Choose Outposts That Fit Your Strengths
Ralph-Christian Ohr and I are just putting the finishing touches on a book chapter that we are writing together on how to use social media to support innovation. One of our key messages in it is that you need to match the social tools that you use to your skills and objectives. There is no one-size-fits-all solution to social.
It’s not the case that everyone needs to be on Twitter, or on Facebook, or blogging, or anywhere else. What you choose depends on what you do.
The Unit guys illustrate this perfectly. Of course they hate Twitter – they’re not a verbal brand. They make art. So Instagram is the way to go.
Valeria Maltoni does a great job of laying out a sensible social media strategy – check out her description of how she participates in social networks. She has her home base – her website. She also uses Google+ to reflect on and discuss important stories in her area, and Twitter to share resources.
This base + outposts has also been discussed by Chris Brogan – who says:
Thinking of your primary online presence as your home base (and it doesn’thave to be a blog, but Twitter isn’t necessarily the right medium, I don’t think), and then thinking of the places where you make social connections as your outposts (realized I forgot LinkedIn, but I’m there too, obviously), then you see how you might prioritize your time and/or how you might try keeping the value chain alive.
You pick your outposts based on your strengths. One of Valeria’s strengths is conversation (her site is called Conversation Agent after all!), so it makes a lot of sense to use Google+ as the main outpost. In the same way, Unit’s strength is in the visuals – so Instagram makes sense as the primary outpost.
Three Steps for Social Media Success
There are three steps for social success:
- Do awesome work. There’s no point in doing any social media if you’re not doing awesome work in the first place. You have to have solid content and ideas to share. Put your energy here first, then figure out the best way to share it. Valeria and Unit both do awesome work – and that is the foundation for their success with social media.
- Connect with people. Here’s how Hugh MacLeod puts it:
…all the internet is, as Doc Searls said, is a bunch of protocols that “allow us to get along.” Protocols allow us to talk to each other. The stuff in the middle, the stuff that separates us, the stuff that directly makes use of these protocols – hosting companies, web sites, blogging platforms, microblogging platforms, etc. – matter far less.

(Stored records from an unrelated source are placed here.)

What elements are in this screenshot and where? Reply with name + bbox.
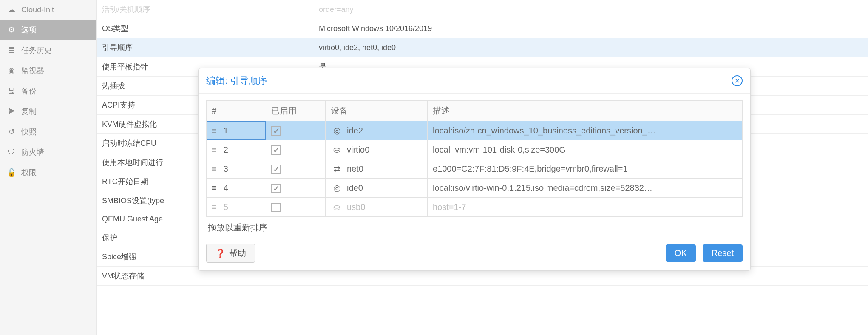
row-number: 3 (224, 164, 228, 173)
dialog-body: # 已启用 设备 描述 ≡1 ◎ide2 local:iso/zh-cn_win… (199, 94, 750, 236)
device-name: usb0 (347, 202, 365, 212)
prop-value: Microsoft Windows 10/2016/2019 (319, 24, 432, 33)
boot-row[interactable]: ≡5 ⛀usb0 host=1-7 (207, 198, 743, 217)
dialog-title: 编辑: 引导顺序 (206, 74, 267, 87)
right-buttons: OK Reset (666, 244, 743, 262)
save-icon: 🖫 (7, 87, 16, 96)
enabled-checkbox[interactable] (271, 126, 281, 136)
prop-label: 活动/关机顺序 (102, 4, 319, 14)
prop-value: order=any (319, 5, 354, 14)
row-number: 4 (224, 183, 228, 193)
boot-row[interactable]: ≡1 ◎ide2 local:iso/zh-cn_windows_10_busi… (207, 121, 743, 140)
history-icon: ↺ (7, 127, 16, 136)
drag-handle-icon[interactable]: ≡ (212, 145, 217, 154)
drag-handle-icon[interactable]: ≡ (212, 183, 217, 193)
col-device[interactable]: 设备 (326, 101, 428, 121)
shield-icon: 🛡 (7, 148, 16, 157)
sidebar: ☁ Cloud-Init ⚙ 选项 ≣ 任务历史 ◉ 监视器 🖫 备份 ⮞ 复制… (0, 0, 97, 335)
sidebar-item-label: 监视器 (21, 65, 44, 76)
sidebar-item-cloud-init[interactable]: ☁ Cloud-Init (0, 0, 96, 20)
prop-label: OS类型 (102, 23, 319, 34)
disk-icon: ⛀ (331, 202, 343, 212)
sidebar-item-replication[interactable]: ⮞ 复制 (0, 101, 96, 122)
help-label: 帮助 (229, 247, 246, 259)
sidebar-item-label: 权限 (21, 168, 37, 178)
prop-label: 引导顺序 (102, 43, 319, 53)
reset-button[interactable]: Reset (703, 244, 743, 262)
prop-row[interactable]: 活动/关机顺序 order=any (97, 0, 868, 19)
edit-boot-order-dialog: 编辑: 引导顺序 ✕ # 已启用 设备 描述 ≡1 ◎ide2 local:is… (198, 68, 751, 271)
row-description: local:iso/virtio-win-0.1.215.iso,media=c… (428, 179, 743, 198)
drag-hint: 拖放以重新排序 (206, 217, 743, 233)
eye-icon: ◉ (7, 66, 16, 75)
row-number: 1 (224, 126, 228, 135)
sidebar-item-label: 防火墙 (21, 147, 44, 157)
drag-handle-icon[interactable]: ≡ (212, 164, 217, 173)
unlock-icon: 🔓 (7, 168, 16, 177)
boot-order-grid: # 已启用 设备 描述 ≡1 ◎ide2 local:iso/zh-cn_win… (206, 100, 743, 217)
device-name: virtio0 (347, 145, 369, 154)
sidebar-item-snapshot[interactable]: ↺ 快照 (0, 122, 96, 142)
row-description: e1000=C2:7F:81:D5:9F:4E,bridge=vmbr0,fir… (428, 159, 743, 179)
cdrom-icon: ◎ (331, 125, 343, 136)
sidebar-item-label: 备份 (21, 86, 37, 96)
drag-handle-icon[interactable]: ≡ (212, 202, 217, 212)
grid-header-row: # 已启用 设备 描述 (207, 101, 743, 121)
device-name: ide2 (347, 126, 363, 135)
sidebar-item-options[interactable]: ⚙ 选项 (0, 20, 96, 40)
prop-label: VM状态存储 (102, 271, 319, 281)
row-description: host=1-7 (428, 198, 743, 217)
sidebar-item-label: 快照 (21, 127, 37, 137)
prop-value: virtio0, ide2, net0, ide0 (319, 43, 396, 52)
network-icon: ⇄ (331, 164, 343, 174)
sidebar-item-firewall[interactable]: 🛡 防火墙 (0, 142, 96, 162)
sidebar-item-backup[interactable]: 🖫 备份 (0, 81, 96, 101)
help-icon: ❓ (215, 248, 226, 258)
sidebar-item-permissions[interactable]: 🔓 权限 (0, 162, 96, 183)
device-name: ide0 (347, 183, 363, 193)
enabled-checkbox[interactable] (271, 184, 281, 193)
sidebar-item-label: Cloud-Init (21, 6, 54, 14)
prop-row-boot-order[interactable]: 引导顺序 virtio0, ide2, net0, ide0 (97, 38, 868, 57)
dialog-footer: ❓ 帮助 OK Reset (199, 236, 750, 270)
row-description: local-lvm:vm-101-disk-0,size=300G (428, 140, 743, 159)
col-enabled[interactable]: 已启用 (266, 101, 326, 121)
sidebar-item-label: 选项 (21, 25, 37, 35)
disk-icon: ⛀ (331, 145, 343, 155)
sidebar-item-task-history[interactable]: ≣ 任务历史 (0, 40, 96, 60)
enabled-checkbox[interactable] (271, 165, 281, 174)
close-button[interactable]: ✕ (732, 75, 743, 86)
dialog-header: 编辑: 引导顺序 ✕ (199, 68, 750, 94)
boot-row[interactable]: ≡4 ◎ide0 local:iso/virtio-win-0.1.215.is… (207, 179, 743, 198)
boot-row[interactable]: ≡2 ⛀virtio0 local-lvm:vm-101-disk-0,size… (207, 140, 743, 159)
col-description[interactable]: 描述 (428, 101, 743, 121)
device-name: net0 (347, 164, 363, 173)
gear-icon: ⚙ (7, 25, 16, 34)
enabled-checkbox[interactable] (271, 203, 281, 212)
ok-button[interactable]: OK (666, 244, 696, 262)
list-icon: ≣ (7, 45, 16, 55)
sidebar-item-label: 任务历史 (21, 45, 52, 55)
prop-row[interactable]: OS类型 Microsoft Windows 10/2016/2019 (97, 19, 868, 38)
row-number: 5 (224, 202, 228, 212)
row-description: local:iso/zh-cn_windows_10_business_edit… (428, 121, 743, 140)
col-number[interactable]: # (207, 101, 266, 121)
enabled-checkbox[interactable] (271, 145, 281, 155)
drag-handle-icon[interactable]: ≡ (212, 126, 217, 135)
cdrom-icon: ◎ (331, 183, 343, 193)
sidebar-item-label: 复制 (21, 106, 37, 116)
sidebar-item-monitor[interactable]: ◉ 监视器 (0, 60, 96, 81)
boot-row[interactable]: ≡3 ⇄net0 e1000=C2:7F:81:D5:9F:4E,bridge=… (207, 159, 743, 179)
copy-icon: ⮞ (7, 107, 16, 116)
row-number: 2 (224, 145, 228, 154)
help-button[interactable]: ❓ 帮助 (206, 244, 255, 263)
close-icon: ✕ (735, 77, 740, 85)
cloud-icon: ☁ (7, 5, 16, 14)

You’re on one end of the wire. Just think about who’s on the other end of the wire, and what you can do for them. Worry less about the wire. Worry less about the shiny objects in the middle.
Just worry about MAKING your own stuff, and the rest of the internet will look after itself.
- Choose outposts that fit your strengths. Valeria and Unit make great stuff in very different ways. So they need different outposts. If you try to use every social media tool available, you’ll spread yourself so thinly that you won’t be able to use any of them well. Pick the best ones for you – and focus on them.
There are many different ways to use social media. It’s also important to remember that social media is only one small part of the social era, which, as Nilofer Merchant says is about how:
Connected individuals can now do what once only large centralized organizations could do, which changes organizational structures and individual power.
So doing the social era right is another topic entirely. But start with social media, the path is: do awesome work, connect with people, and choose outposts that fit your strengths.